Given: $\int_{1}^{z} \frac{a\sin\zeta+b\zeta\cos\zeta}{\zeta ^4}d\zeta $, prove that: $a+3b=0$ The integral:  $$\int_{1}^{z} \frac{a\sin\zeta+b\zeta\cos\zeta}{\zeta ^4}d\zeta $$
defines one-to-one function in a plane that is punctured in the origin. 
Prove that $a+3b=0$ 
I hope I translated this in an accurate way." punctured in the origin" means that we have the whole plane where the function is analytic except the origin ( if I got it right)  in the solution of this question they said that the integral defines one-to-one function if and only if the residue of the integrand: $\frac{a\sin\zeta+b\zeta\cos\zeta}{\zeta ^4}$ is zero at $z=0$. well Im not sure even I understood the phrasing of the question in order to make a linkage to the residue. what does it mean that the integral “defines” one to one function ? and what this has to do with residue? 

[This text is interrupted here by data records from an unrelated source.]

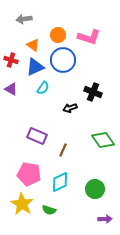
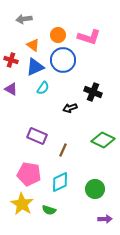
green diamond: rotated 30 degrees counterclockwise
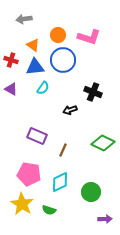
blue triangle: rotated 18 degrees clockwise
black arrow: moved 2 px down
green diamond: moved 3 px down
green circle: moved 4 px left, 3 px down
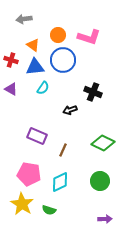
green circle: moved 9 px right, 11 px up
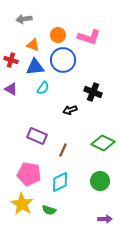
orange triangle: rotated 16 degrees counterclockwise
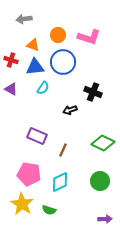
blue circle: moved 2 px down
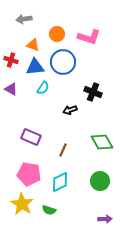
orange circle: moved 1 px left, 1 px up
purple rectangle: moved 6 px left, 1 px down
green diamond: moved 1 px left, 1 px up; rotated 35 degrees clockwise
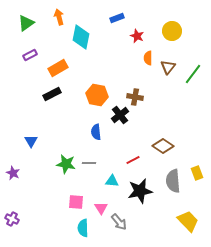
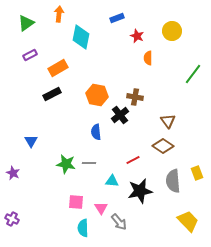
orange arrow: moved 3 px up; rotated 21 degrees clockwise
brown triangle: moved 54 px down; rotated 14 degrees counterclockwise
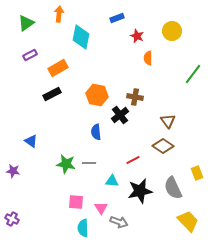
blue triangle: rotated 24 degrees counterclockwise
purple star: moved 2 px up; rotated 16 degrees counterclockwise
gray semicircle: moved 7 px down; rotated 20 degrees counterclockwise
gray arrow: rotated 30 degrees counterclockwise
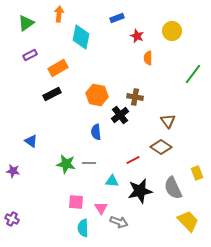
brown diamond: moved 2 px left, 1 px down
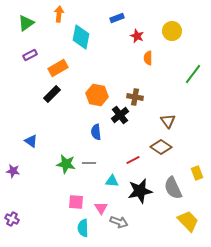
black rectangle: rotated 18 degrees counterclockwise
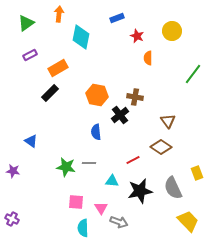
black rectangle: moved 2 px left, 1 px up
green star: moved 3 px down
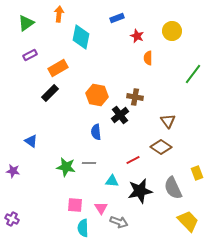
pink square: moved 1 px left, 3 px down
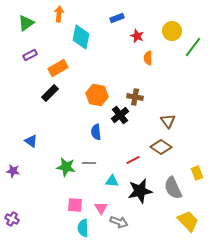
green line: moved 27 px up
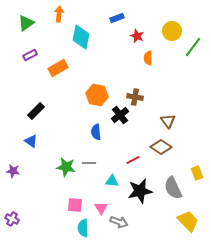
black rectangle: moved 14 px left, 18 px down
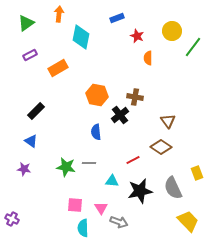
purple star: moved 11 px right, 2 px up
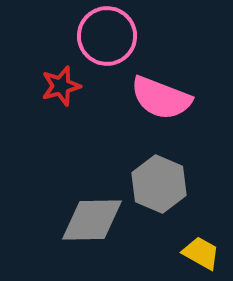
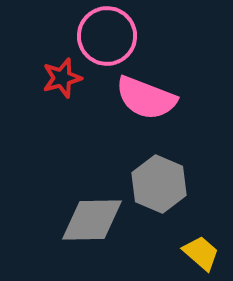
red star: moved 1 px right, 8 px up
pink semicircle: moved 15 px left
yellow trapezoid: rotated 12 degrees clockwise
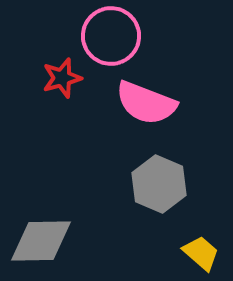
pink circle: moved 4 px right
pink semicircle: moved 5 px down
gray diamond: moved 51 px left, 21 px down
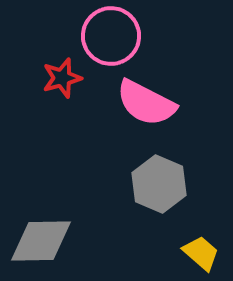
pink semicircle: rotated 6 degrees clockwise
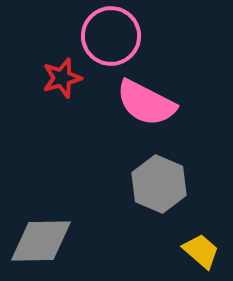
yellow trapezoid: moved 2 px up
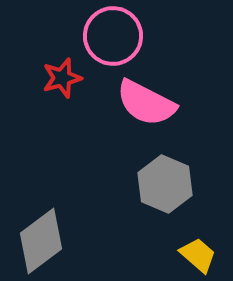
pink circle: moved 2 px right
gray hexagon: moved 6 px right
gray diamond: rotated 36 degrees counterclockwise
yellow trapezoid: moved 3 px left, 4 px down
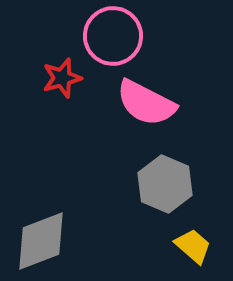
gray diamond: rotated 16 degrees clockwise
yellow trapezoid: moved 5 px left, 9 px up
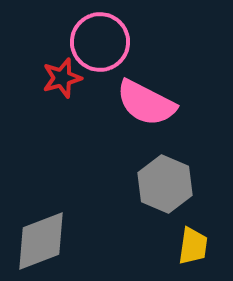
pink circle: moved 13 px left, 6 px down
yellow trapezoid: rotated 57 degrees clockwise
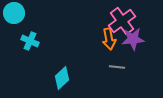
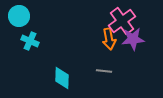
cyan circle: moved 5 px right, 3 px down
gray line: moved 13 px left, 4 px down
cyan diamond: rotated 45 degrees counterclockwise
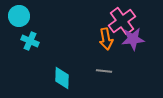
orange arrow: moved 3 px left
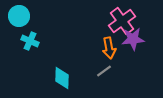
orange arrow: moved 3 px right, 9 px down
gray line: rotated 42 degrees counterclockwise
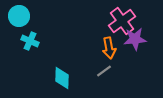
purple star: moved 2 px right
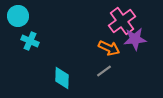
cyan circle: moved 1 px left
orange arrow: rotated 55 degrees counterclockwise
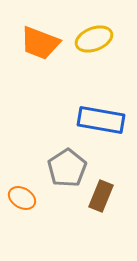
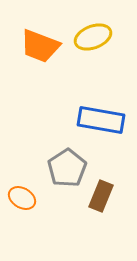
yellow ellipse: moved 1 px left, 2 px up
orange trapezoid: moved 3 px down
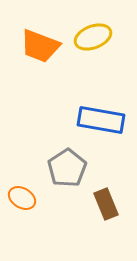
brown rectangle: moved 5 px right, 8 px down; rotated 44 degrees counterclockwise
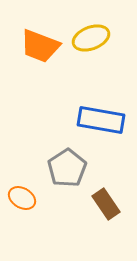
yellow ellipse: moved 2 px left, 1 px down
brown rectangle: rotated 12 degrees counterclockwise
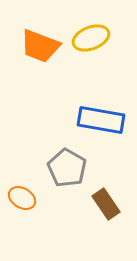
gray pentagon: rotated 9 degrees counterclockwise
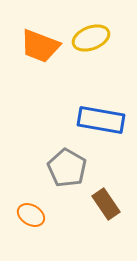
orange ellipse: moved 9 px right, 17 px down
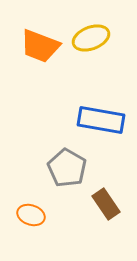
orange ellipse: rotated 12 degrees counterclockwise
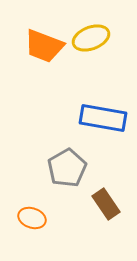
orange trapezoid: moved 4 px right
blue rectangle: moved 2 px right, 2 px up
gray pentagon: rotated 12 degrees clockwise
orange ellipse: moved 1 px right, 3 px down
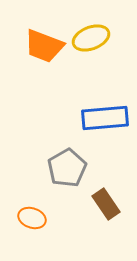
blue rectangle: moved 2 px right; rotated 15 degrees counterclockwise
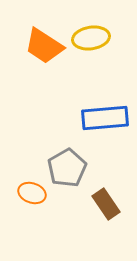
yellow ellipse: rotated 12 degrees clockwise
orange trapezoid: rotated 12 degrees clockwise
orange ellipse: moved 25 px up
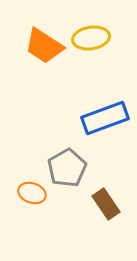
blue rectangle: rotated 15 degrees counterclockwise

an addition to my question:
isn't right that for $log(z)$ ( which happens to appear in the expansion of the function that this integral defines ) to be bijective we need a branch cut? like for example: $ -\pi<Arg(z)<=\pi$? so whats the problem here? that the cut is only at one point and we need it to be including this point and continuing to a the whole left axis of $x$? which mean discluding the negative $x$ axis?
Note: I know how to find the final answer by finding the residue, no need to do that in the answer. 
 A: The Taylor series of $a\sin\zeta+b\zeta\cos\zeta$ is given by
$$ (a+b)\zeta -(a+3b)\frac{\zeta^3}{6}+(a+5b)\frac{\zeta^5}{120}+\ldots \tag{1} $$
hence by dividing by $\zeta^4$ and performing $\int_{1}^{z}(\ldots)\,d\zeta$ we get that the given function fulfills
$$f(z) =  - \frac{a+b}{z^2} - \frac{a+3b}{6}\,\log(z) + g(z)\tag{2} $$
with $g(z)$ being a holomorphic function. If $a+3b\neq 0$ such function has a branch point at the origin (a logarithmic singularity) preventing the function to be bijective on the punctured plane.
A: I try an interpretation: I note $f(\zeta)$ the function under the integral sign. Then the hypothesis is that $F(z)=\int_1^z f(\zeta)d\zeta$ is well defined; but here, the integral is the integral of $f(\zeta)$ over any curve $\gamma$ from $[0,1]$ to $\mathbb{C}$ such that $\gamma(0)=1$ and $\gamma(1)=z$, and $\gamma(t)\not = 0$ for all $t\in [0,1]$.  Now if $C^+$ is the part of the circle $C$ with center $0$, radius $1$, in $\Im{(z)}\geq 0$, and $C^-$ the part of the circle  in $\Im{(z)}\leq 0$ (starting from the point $1$, and going to the point $-1$), you have $\int_{C^+}f(\zeta)d\zeta=\int_{C^-}f(\zeta)d\zeta=F(-1)$. This show that $\int_{C}f(\zeta)d\zeta=0$; but this is $2i\pi {Res}(f,0)$ and we are done.